Pax Christi International is an international Catholic peace movement. The Pax Christi International website declares its mission is "to transform a world shaken by violence, terrorism, deepening inequalities, and global insecurity."

History

Pax Christi (Latin for Peace of Christ) was established in France in 1945 through the inspiration of Marthe Dortel-Claudot and Bishop Pierre-Marie Théas. Both were French citizens interested in reconciliation between French and German citizens in the aftermath of World War II.
Some of the first actions of Pax Christi were the organisation of kindness pilgrimages and other actions fostering reconciliation between France and Germany. Although Pax Christi initially began as a movement for French-German reconciliation, it expanded its focus and spread to other European countries in the 1950s. It grew as “a crusade of prayer for peace among all nations.”

Pax Christi was recognized as “the official international Catholic peace movement” by Pope Pius XII in 1952.

It also has chapters in the United States. In the 1960s, it became involved in Mississippi in organizing economic boycotts of businesses that discriminated against blacks, in an effort to support protesters in the civil rights movement, who were trying to end discrimination in facilities and employment. It was active in Greenwood, Mississippi, among other places.

In 1983, Pax Christi International was awarded the UNESCO Peace Education Prize.

The Pax Christi network membership is made up of 18 national sections and 115 Member Organizations working in over 50 countries.

Peace work
Pax Christi focuses on: human rights, human security, disarmament and demilitarisation, nonviolence, nuclear disarmament, extractives in Latin America, and a renewed peace process for Israel-Palestine.

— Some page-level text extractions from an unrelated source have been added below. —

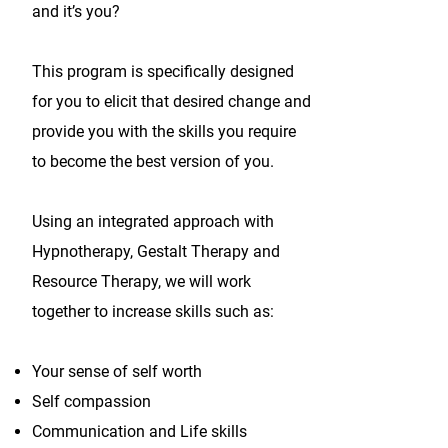
and it’s you?
This program is specifically designed
for you to elicit that desired change and
provide you with the skills you require
to become the best version of you.
Using an integrated approach with
Hypnotherapy, Gestalt Therapy and
Resource Therapy, we will work
together to increase skills such as:
Your sense of self worth
Self compassion
Communication and Life skills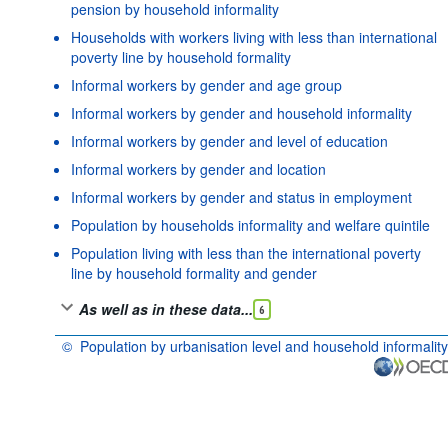
pension by household informality
Households with workers living with less than international
poverty line by household formality
Informal workers by gender and age group
Informal workers by gender and household informality
Informal workers by gender and level of education
Informal workers by gender and location
Informal workers by gender and status in employment
Population by households informality and welfare quintile
Population living with less than the international poverty
line by household formality and gender
As well as in these data...
6
©
Population by urbanisation level and household informality
OECD {link} Terms & conditions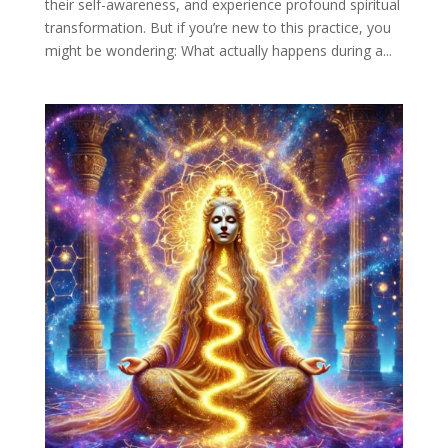
their self-awareness, and experience profound spiritual
transformation. But if you’re new to this practice, you
might be wondering: What actually happens during a...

Since 1988, the organisation gives out the Pax Christi International Peace Award to peace organisations and peace activists around the world.

Organization
Pax Christi is made up of national sections of the movement, affiliated organizations and partner organizations. Its International Secretariat is in Brussels. Pax Christi has consultative status as a non-governmental organization at the United Nations.

International presidents 

Maurice Feltin (1950–1965)
Bernard Alfrink (1965–1978)
Luigi Bettazzi (1978–1985)
Franz König (1985–1990)
Godfried Danneels (1990–1999)
Michel Sabbah (1999–2007)

In 2007, a co-presidency was created, a bishop and a lay woman.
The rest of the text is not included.